Personal information
- Full name: Skage Simonsen Lehland
- Date of birth: 12 April 1998 (age 28)
- Place of birth: Grimstad, Norway
- Height: 1.90 m (6 ft 3 in)
- Positions: Attacking midfielder; forward;

Team information
- Current team: Djerv

Youth career
- 0000–2014: Brann

College career
- Years: Team / Apps / (Gls)
- 2018–2019: St. John's Red Storm / 38 / (9)
- 2020–2021: SMU Mustangs / 27 / (10)

Senior career*
- Years: Team / Apps / (Gls)
- 2014–2015: Sandviken / 27 / (6)
- 2015–2017: Fana / 38 / (2)
- 2017: Os TF / 7 / (0)
- 2018: Varegg / 5 / (1)
- 2019: Lokomotiv Oslo / 6 / (5)
- 2021: NY Pancyprian-Freedoms
- 2022: Loudoun United / 25 / (2)
- 2023: Detroit City / 24 / (3)
- 2024: Hartford Athletic / 0 / (0)
- 2024: NY Pancyprian-Freedoms
- 2025: Djerv / 0 / (0)

= Skage Simonsen =

Norwegian footballer (born 1998)

Skage Simonsen Lehland (born 12 April 1998) is a Norwegian professional footballer who plays as an attacking midfielder for SK Djerv.

== Career ==
===Early career & college===
Simonsen played with SK Brann at youth level, before joining various lower league clubs in Norway, including Sandviken, Fana, Os TF, Krohnsminde (futsal), and Varegg.

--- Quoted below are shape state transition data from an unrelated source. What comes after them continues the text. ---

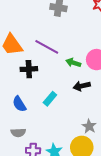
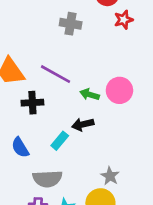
black arrow: (82, 86) -> (83, 124), moved
gray semicircle: (18, 133) -> (47, 179), moved, size x1.5

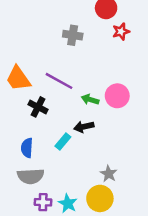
black cross: (32, 103) -> (38, 107), turned 30
blue semicircle: (20, 147) -> (27, 148), turned 36
gray semicircle: (47, 179) -> (31, 176), moved

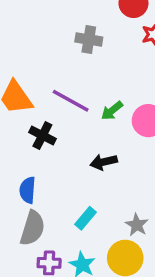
green arrow: (90, 100) -> (112, 111), moved, turned -56
cyan rectangle: (63, 142) -> (85, 218), moved
gray semicircle: (31, 176) -> (33, 228), turned -70

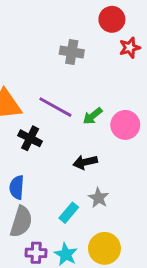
gray star: (137, 225) -> (98, 198), moved

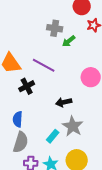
green arrow: (93, 116) -> (69, 41), moved
black cross: (30, 138) -> (27, 86), turned 35
gray star: (98, 198) -> (73, 126), size x1.5

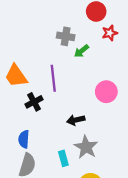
purple line: (44, 65) -> (53, 78), turned 55
cyan rectangle: (53, 136) -> (63, 158), turned -56

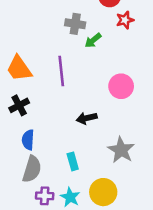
black cross: (34, 102) -> (19, 105), moved
gray star: (86, 147) -> (121, 150), moved

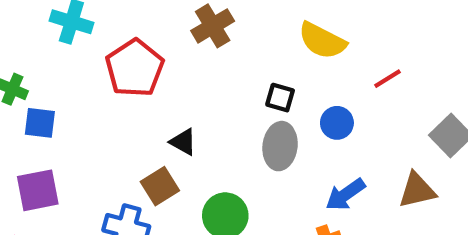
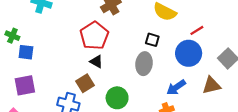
red pentagon: (135, 68) -> (94, 36), moved
black square: (280, 98) -> (152, 40), moved
blue circle: (337, 123) -> (189, 53), moved, size x1.6

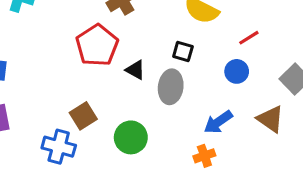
blue circle: (189, 53) -> (237, 71), size x0.6
black triangle: (96, 62) -> (135, 70), moved
brown triangle: (211, 85) -> (270, 119), turned 48

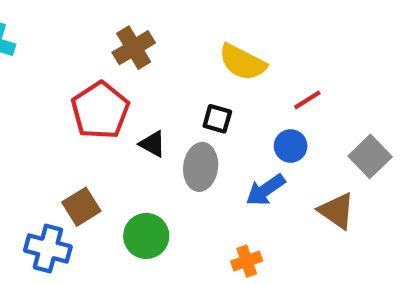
blue arrow: (218, 122) -> (265, 190), moved

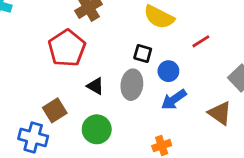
black triangle: (152, 144) -> (95, 86), moved
blue circle: (291, 146) -> (168, 71), moved

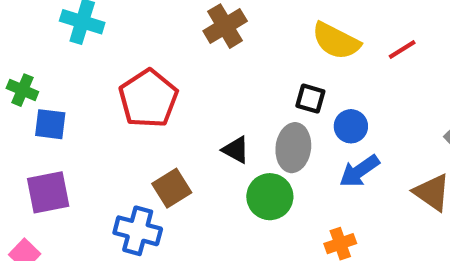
red line: (201, 41) -> (402, 50), moved
red pentagon: (67, 48) -> (148, 99), moved
green circle: (97, 129) -> (270, 197), moved

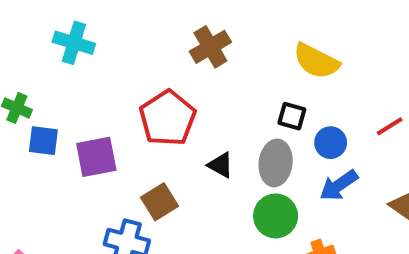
red line: (402, 50) -> (390, 126), moved
red pentagon: (148, 99) -> (168, 118), moved
purple square: (48, 192) -> (96, 157), moved
green circle: (270, 197) -> (276, 216), moved

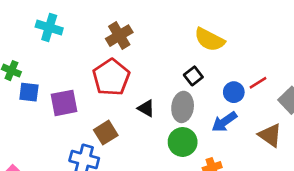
brown cross: (210, 47) -> (119, 36), moved
black square: (292, 116) -> (193, 76), turned 36
blue circle: (331, 143) -> (234, 92), moved

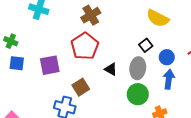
blue square: (29, 92) -> (17, 63), moved
blue circle: (234, 92) -> (167, 57), moved
blue arrow: (224, 122) -> (169, 79), turned 132

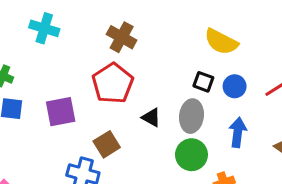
brown cross: (91, 15) -> (122, 37), turned -30
black square: (146, 45) -> (203, 82), turned -32
blue circle: (167, 57) -> (235, 86), moved

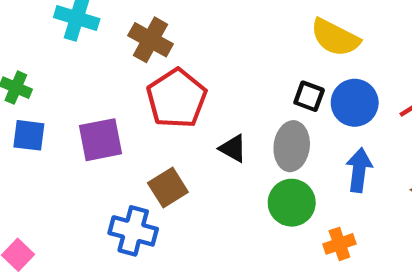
brown cross: (122, 37) -> (151, 40), moved
blue circle: (235, 86) -> (355, 103), size x1.4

In 2018, Simonsen moved to the United States to play college soccer at St. John's University. In two seasons in New York, Simonsen made 38 appearances, scoring nine goals and tallying ten assists. He was named Big East Freshman of Year in 2018 and All-Big East Second Team in both seasons. Simonsen transferred to Southern Methodist University in 2020, going on to score ten goals and add four assists to his name in 27 appearances for the Mustangs. He was named AAC First Team in both his seasons at SMU.

While at college, Simosen also traveled back to Norway during the summers to play with Lokomotiv Oslo, where he made six appearances and scored five goals in the Norwegian Third Division. In 2021, he played with fifth-tier US side NY Pancyprian-Freedoms.

=== Professional ===
On 11 January 2022, Simonsen was drafted 69th overall in the 2022 MLS SuperDraft by D.C. United. He signed with D.C. United's USL Championship affiliate side Loudoun United on 8 March 2022.

On 13 December 2022, Simonsen was announced as a new signing for USL Championship side Detroit City FC ahead of their 2023 season.

On 24 January 2024, Simonsen was transferred to Hartford Athletic in exchange for Matthew Sheldon. On 7 March, his contract was mutually terminated.

On 30 March 2025, Simonsen returned to Norway and joined SK Djerv.